Tue, 14 Mar 2017 18:06:28 +0000 (18:06 +0000)
author Sanjay Patel <spatel@rotateright.com>
Tue, 14 Mar 2017 18:06:28 +0000 (18:06 +0000)
committer Sanjay Patel <spatel@rotateright.com>
Tue, 14 Mar 2017 18:06:28 +0000 (18:06 +0000)
diff --git a/include/llvm/CodeGen/SelectionDAG.h b/include/llvm/CodeGen/SelectionDAG.h

index cd4567cf105db786d48dcad48a77656d3f5c7a5b..4e75c0f0ef38d23e2d070571a3ba606b75cbea83 100644 (file)
--- a/include/llvm/CodeGen/SelectionDAG.h
+++ b/include/llvm/CodeGen/SelectionDAG.h
@@ -740,6 +740,9 @@ public:
      return getNode(ISD::CALLSEQ_END, DL, NodeTys, Ops);
    }
  
+  /// Return true if the result of this operation is always undefined.
+  bool isUndef(unsigned Opcode, ArrayRef<SDValue> Ops);
+
    /// Return an UNDEF node. UNDEF does not have a useful SDLoc.
    SDValue getUNDEF(EVT VT) {
      return getNode(ISD::UNDEF, SDLoc(), VT);
diff --git a/lib/CodeGen/SelectionDAG/DAGCombiner.cpp b/lib/CodeGen/SelectionDAG/DAGCombiner.cpp

index 30330e4588c3ecee7ec00a420b02cef06bedb723..788b52dabe93d2f68ee2cb35d3da298effe30d94 100644 (file)

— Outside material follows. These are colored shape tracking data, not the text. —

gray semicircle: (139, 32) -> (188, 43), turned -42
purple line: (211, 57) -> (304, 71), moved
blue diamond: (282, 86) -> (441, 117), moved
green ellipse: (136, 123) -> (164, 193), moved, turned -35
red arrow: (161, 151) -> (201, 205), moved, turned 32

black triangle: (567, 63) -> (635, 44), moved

--- a/lib/CodeGen/SelectionDAG/DAGCombiner.cpp
+++ b/lib/CodeGen/SelectionDAG/DAGCombiner.cpp
@@ -2524,15 +2524,7 @@ static SDValue simplifyDivRem(SDNode *N, SelectionDAG &DAG) {
    EVT VT = N->getValueType(0);
    SDLoc DL(N);
  
-  // X / undef -> undef
-  // X % undef -> undef
-  if (N1.isUndef())
-    return N1;
-
-  // X / 0 --> undef
-  // X % 0 --> undef
-  // We don't need to preserve faults!
-  if (isNullConstantOrNullSplatConstant(N1))
+  if (DAG.isUndef(N->getOpcode(), {N0, N1}))

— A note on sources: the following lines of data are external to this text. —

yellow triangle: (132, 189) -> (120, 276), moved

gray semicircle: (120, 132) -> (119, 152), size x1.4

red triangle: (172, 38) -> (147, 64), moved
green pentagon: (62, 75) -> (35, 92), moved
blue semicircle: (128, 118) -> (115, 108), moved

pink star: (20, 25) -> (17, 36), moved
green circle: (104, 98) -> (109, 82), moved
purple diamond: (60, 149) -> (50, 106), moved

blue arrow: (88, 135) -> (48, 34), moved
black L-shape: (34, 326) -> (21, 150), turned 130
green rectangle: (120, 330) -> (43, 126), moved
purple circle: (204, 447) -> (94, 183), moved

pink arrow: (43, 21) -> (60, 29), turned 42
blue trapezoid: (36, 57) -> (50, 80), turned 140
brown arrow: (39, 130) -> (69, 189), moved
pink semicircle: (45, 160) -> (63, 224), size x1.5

      return DAG.getUNDEF(VT);
  
    // undef / X -> 0
diff --git a/lib/CodeGen/SelectionDAG/SelectionDAG.cpp b/lib/CodeGen/SelectionDAG/SelectionDAG.cpp

index d8acd3cfe9764665aedfa92fca9becad0f473ee2..4f33eef7513e0da0700ea69f701cc991ebb1d427 100644 (file)
--- a/lib/CodeGen/SelectionDAG/SelectionDAG.cpp
+++ b/lib/CodeGen/SelectionDAG/SelectionDAG.cpp
@@ -3695,12 +3695,6 @@ SDValue SelectionDAG::FoldConstantArithmetic(unsigned Opcode, const SDLoc &DL,
    if (Cst1->isOpaque() || Cst2->isOpaque())
      return SDValue();
  
-  // Division/remainder with a zero divisor is undefined behavior.

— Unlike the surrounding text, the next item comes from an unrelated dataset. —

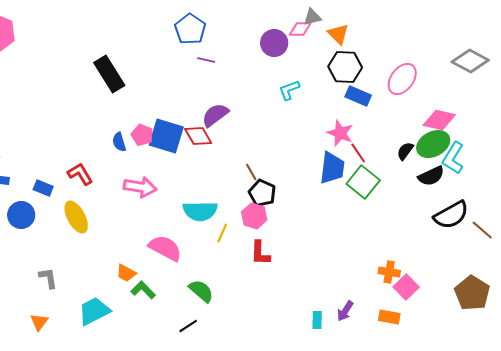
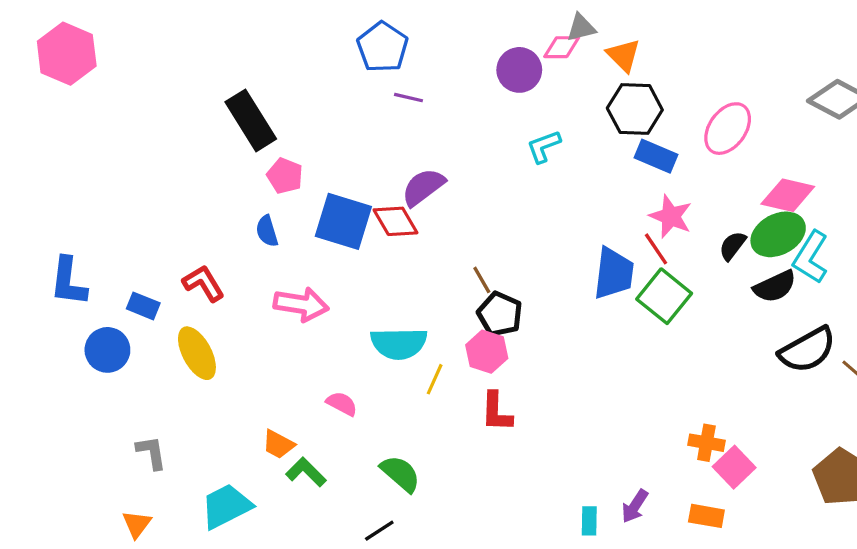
pink star: (340, 133) -> (671, 216), moved
pink pentagon: (142, 135) -> (285, 176), moved
pink semicircle: (165, 248) -> (342, 404), size x0.6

-  if ((Opcode == ISD::SDIV || Opcode == ISD::UDIV ||
-       Opcode == ISD::SREM || Opcode == ISD::UREM) &&
-      Cst2->isNullValue())
-    return getUNDEF(VT);
-
    std::pair<APInt, bool> Folded = FoldValue(Opcode, Cst1->getAPIntValue(),
                                              Cst2->getAPIntValue());
    if (!Folded.second)
@@ -3728,6 +3722,30 @@ SDValue SelectionDAG::FoldSymbolOffset(unsigned Opcode, EVT VT,
                            GA->getOffset() + uint64_t(Offset));
  }
  
+bool SelectionDAG::isUndef(unsigned Opcode, ArrayRef<SDValue> Ops) {
+  switch (Opcode) {
+  case ISD::SDIV:
+  case ISD::UDIV:
+  case ISD::SREM:
+  case ISD::UREM: {
+    // If a divisor is zero/undef or any element of a divisor vector is
+    // zero/undef, the whole op is undef.
+    assert(Ops.size() == 2 && "Div/rem should have 2 operands");
+    SDValue Divisor = Ops[1];
+    if (Divisor.isUndef() || isNullConstant(Divisor))
+      return true;
+
+    return ISD::isBuildVectorOfConstantSDNodes(Divisor.getNode()) &&
+           any_of(Divisor->op_values(),
+                  [](SDValue V) { return V.isUndef() || isNullConstant(V); });
+    // TODO: Handle signed overflow.
+  }
+  // TODO: Handle oversized shifts.
+  default:
+    return false;
+  }
+}
+
  SDValue SelectionDAG::FoldConstantArithmetic(unsigned Opcode, const SDLoc &DL,
                                               EVT VT, SDNode *Cst1,
                                               SDNode *Cst2) {
@@ -3737,6 +3755,9 @@ SDValue SelectionDAG::FoldConstantArithmetic(unsigned Opcode, const SDLoc &DL,
    if (Opcode >= ISD::BUILTIN_OP_END)
      return SDValue();
  
+  if (isUndef(Opcode, {SDValue(Cst1, 0), SDValue(Cst2, 0)}))
+    return getUNDEF(VT);
+
    // Handle the case of two scalars.
    if (const ConstantSDNode *Scalar1 = dyn_cast<ConstantSDNode>(Cst1)) {
      if (const ConstantSDNode *Scalar2 = dyn_cast<ConstantSDNode>(Cst2)) {
@@ -3804,6 +3825,9 @@ SDValue SelectionDAG::FoldConstantVectorArithmetic(unsigned Opcode,
    if (Opcode >= ISD::BUILTIN_OP_END)
      return SDValue();
  
+  if (isUndef(Opcode, Ops))
+    return getUNDEF(VT);
+
    // We can only fold vectors - maybe merge with FoldConstantArithmetic someday?
    if (!VT.isVector())
      return SDValue();
diff --git a/test/CodeGen/X86/div-rem-simplify.ll b/test/CodeGen/X86/div-rem-simplify.ll

index c0ce3e57505e4c511aecd298e4a2e61adddc44d6..04cf439dc1555d4d90c9a1616d5fe8d0a8cbf0d2 100644 (file)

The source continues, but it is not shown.